Chiunque insegni e impari scrittura creativa e voglia irrobustire la propria strumentazione teorica studierà Trame di Peter Brooks (1995), per ripercorrere disegni e strutture dei classici del romanzo. A quel punto si concederà la lettura delle Lezioni di letteratura di Vladimir Nabokov (1982), dove constaterà che scrivere significa leggere e rileggere, assistendo alla colluttazione intellettuale di un grande con altri grandi, come Austen, Dickens, Flaubert, Proust, Kafka. Oppure si immergerà nella Retorica della narrativa di Wayne C. Booth (1996) per approfondire la differenza fra narrazione impersonale e narratore attendibile; poi potrà compulsare la monografia, più didattica ma preziosa, di Gianni Turchetta su Il punto di vista (1999); per poi concedersi, proprio a questo proposito, un magnifico pamphlet di Amos Oz intitolato Contro il fanatismo (2004) dove si può leggere: «Per scrivere un romanzo bisogna essere capaci di assumersi una mezza dozzina di conflitti e sentimenti contraddittori e opinioni, con lo stesso grado di convinzioni, veemenza ed empatia. Allora sono forse equipaggiato un po’ meglio degli altri per capire, con il mio punto di vista ebraico-israeliano, come ci si sente a essere un palestinese sradicato…» grazie «forse alla mia abitudine “professionale” a mettermi nei panni degli altri». E, a questo punto, le letture atte a irrobustire la tecnica narrativa, le riflessioni sulla medesima, ma anche sul senso della scrittura possono estendersi all’infinito, trovare percorsi eclettici, traiettorie inaspettate, creative.

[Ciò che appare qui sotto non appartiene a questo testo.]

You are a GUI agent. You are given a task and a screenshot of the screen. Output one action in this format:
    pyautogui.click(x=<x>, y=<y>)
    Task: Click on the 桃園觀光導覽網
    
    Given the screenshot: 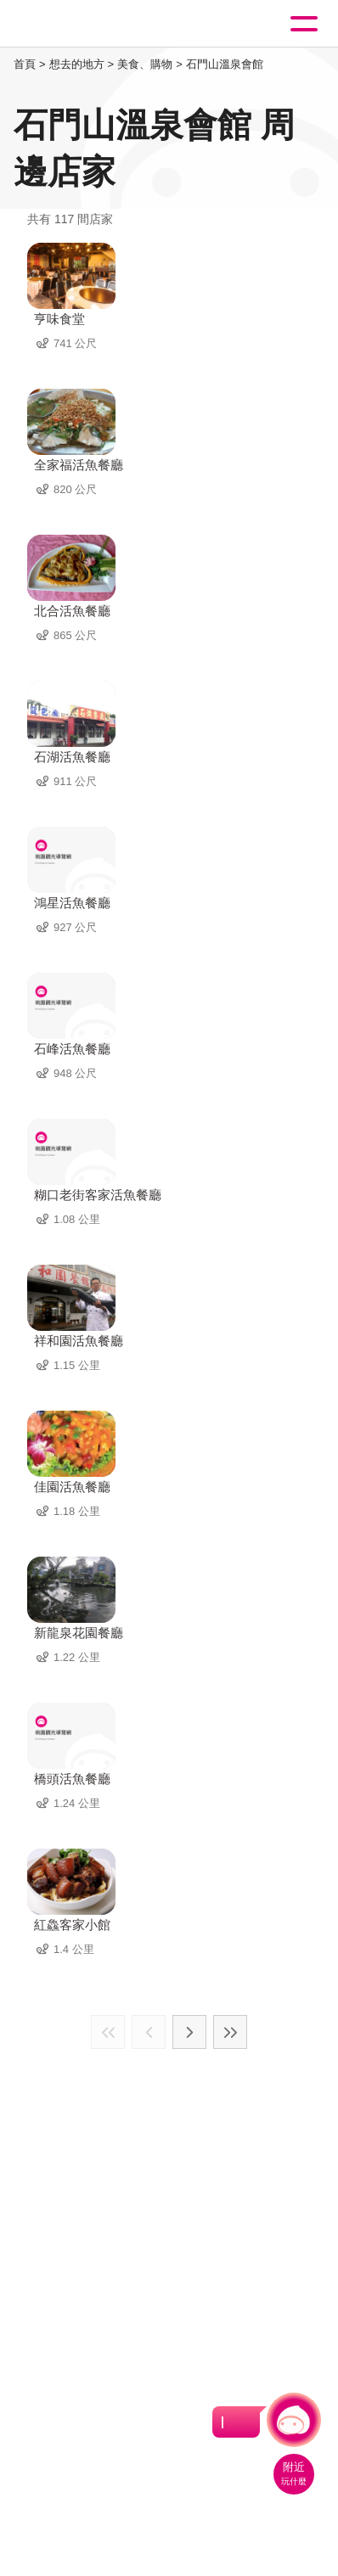 What is the action you would take?
    pyautogui.click(x=83, y=24)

In chiusura di questo intervento, ovviamente piuttosto incompleto, la segnalazione di una recente iniziativa pop: i dodici volumi di Saper scrivere (2008), corso di scrittura di «la Repubblica-L’Epresso» prodotto in collaborazione con la Scuola Holden, dove si affrontano tecniche, domande, soluzioni della narrazione nelle varie forme della scrittura, letteraria e cinematografica, dei fumetti, del giornalismo e affini. Dispense divulgative, non prive di buone sollecitazioni.
È la scrittura creativa di massa, bellezza.